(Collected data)
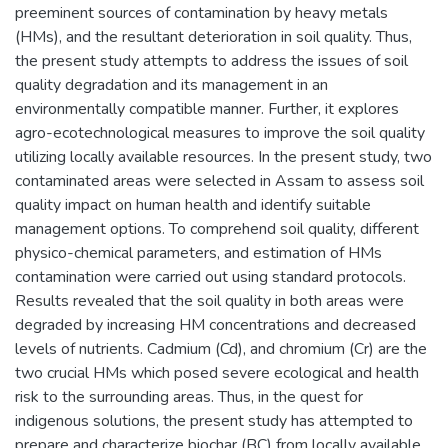
preeminent sources of contamination by heavy metals
(HMs), and the resultant deterioration in soil quality. Thus,
the present study attempts to address the issues of soil
quality degradation and its management in an
environmentally compatible manner. Further, it explores
agro-ecotechnological measures to improve the soil quality
utilizing locally available resources. In the present study, two
contaminated areas were selected in Assam to assess soil
quality impact on human health and identify suitable
management options. To comprehend soil quality, different
physico-chemical parameters, and estimation of HMs
contamination were carried out using standard protocols.
Results revealed that the soil quality in both areas were
degraded by increasing HM concentrations and decreased
levels of nutrients. Cadmium (Cd), and chromium (Cr) are the
two crucial HMs which posed severe ecological and health
risk to the surrounding areas. Thus, in the quest for
indigenous solutions, the present study has attempted to
prepare and characterize biochar (BC) from locally available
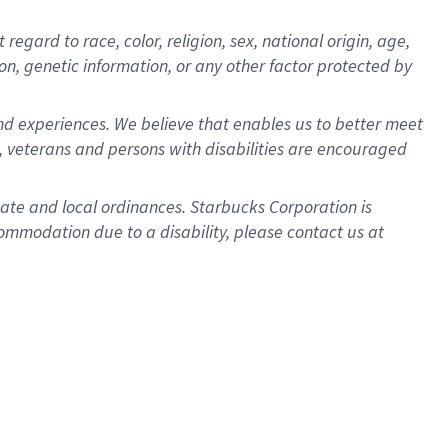
gard to race, color, religion, sex, national origin, age,
ion, genetic information, or any other factor protected by
d experiences. We believe that enables us to better meet
 veterans and persons with disabilities are encouraged
state and local ordinances. Starbucks Corporation is
ommodation due to a disability, please contact us at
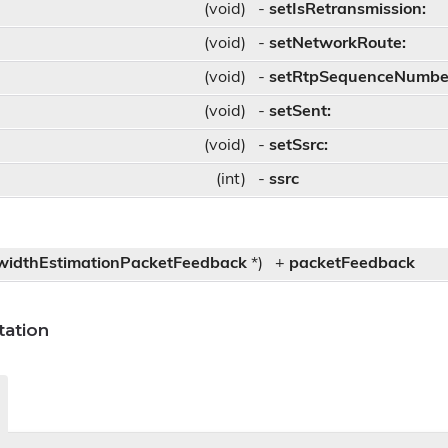
(void)
-
setIsRetransmission:
(void)
-
setNetworkRoute:
(void)
-
setRtpSequenceNumbe
(void)
-
setSent:
(void)
-
setSsrc:
(int)
-
ssrc
r
idthEstimationPacketFeedback
*)
+
packetFeedback
ation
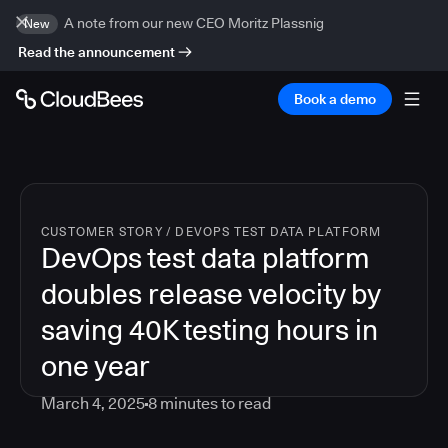
A note from our new CEO Moritz Plassnig
New
Read the announcement
Book a demo
CUSTOMER STORY
/
DEVOPS TEST DATA PLATFORM
DevOps test data platform
doubles release velocity by
saving 40K testing hours in
one year
March 4, 2025
8
minutes to read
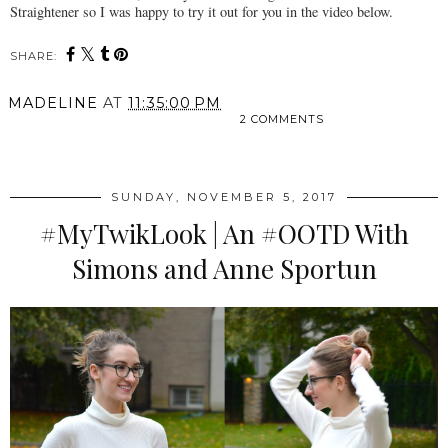
Straightener so I was happy to try it out for you in the video below.
SHARE:
MADELINE
AT
11:35:00 PM
2 COMMENTS
SHARE
SUNDAY, NOVEMBER 5, 2017
#MyTwikLook | An #OOTD With
Simons and Anne Sportun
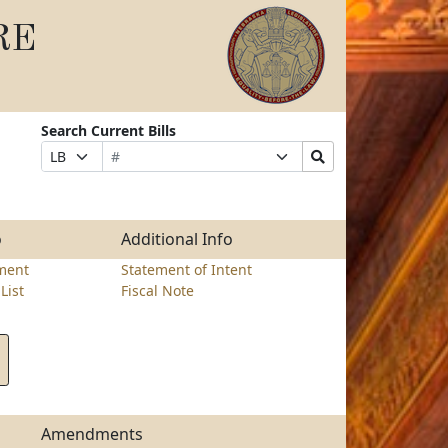
RE
Search Current Bills
Bill
Suffix
Search
Prefix
Number
Selection
Bills
Selection
Submit
o
Additional Info
ment
Statement of Intent
List
Fiscal Note
Amendments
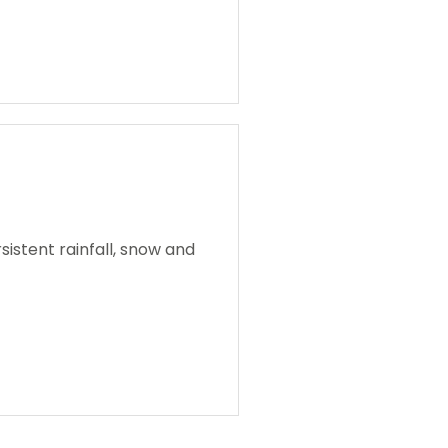
istent rainfall, snow and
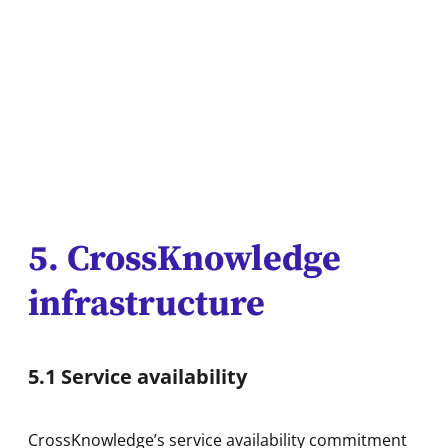
5. CrossKnowledge
infrastructure
5.1 Service availability
CrossKnowledge’s service availability commitment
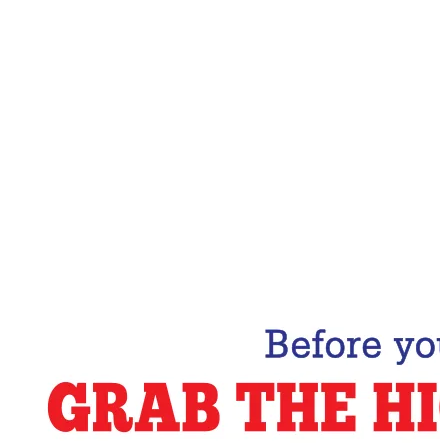
Email Address
Subscribe Now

**Exercise details**: Your answer should be a single number: the count of lines in the records that contain "health".

**Answer area**: 2